In an address to parliament, leading Shiite politician Abdul-Karim al-Anzi said the kidnappers had worn Iraqi army uniforms. He complained that security forces were doing little to capture the hostages.

“We demand that the government take quick action to send troops there in order to know the fate of those kidnapped,” al-Anzi said.

Iraqi Interior Minister Jawad al-Bolani said those kidnapped had been driving to Baghdad to shop and said police and soldiers were co-ordinating their search.

“The interior and defence ministries are giving attention to this case in order to arrest the criminals,” al-Bolani said.

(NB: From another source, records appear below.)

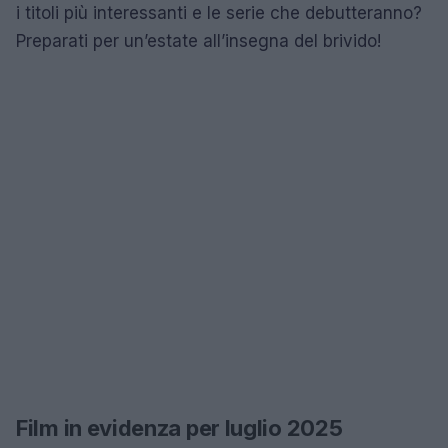
i titoli più interessanti e le serie che debutteranno?
Preparati per un’estate all’insegna del brivido!
Film in evidenza per luglio 2025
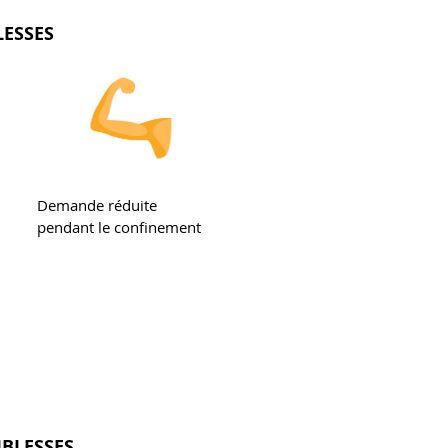
LESSES
Demande réduite
pendant le confinement
IBLESSES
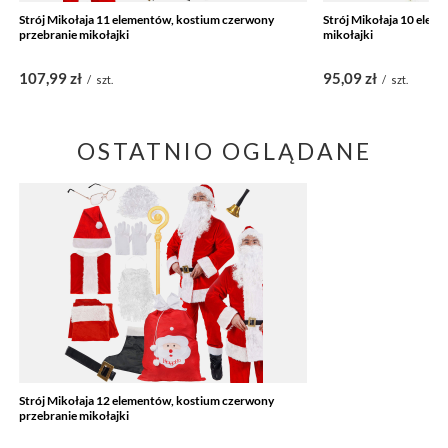
Strój Mikołaja 11 elementów, kostium czerwony
Strój Mikołaja 10 elem
przebranie mikołajki
mikołajki
107,99 zł
95,09 zł
/
szt.
/
szt.
OSTATNIO OGLĄDANE
Strój Mikołaja 12 elementów, kostium czerwony
przebranie mikołajki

Five bodies – all blindfolded and bound at the wrists and ankles – had also been recovered in various parts of eastern Baghdad early today, police said. All had been mutilated by torture, marking them as victims of death squads that regularly kidnap rivals from Iraq’s Muslim Sunni and Shiite sects.

Three more bodies were pulled from the Tigris River in Suwayrah, 25 miles south of Baghdad.

US forces, meanwhile, said they detained 10 people suspected of having links to al Qaida in a raid in Baghdad early Saturday. The military said no one was killed or wounded in the raid, and said those detained “associated with terrorists who are involved in the housing, movement and enabling of foreign fighters, to include the organisation of suicide operations within Baghdad.”

The military said US forces aircraft also destroyed a booby-trapped building in the western city of Ramadi, where heavy fighting has been reported in recent days between US troops and Sunni insurgents.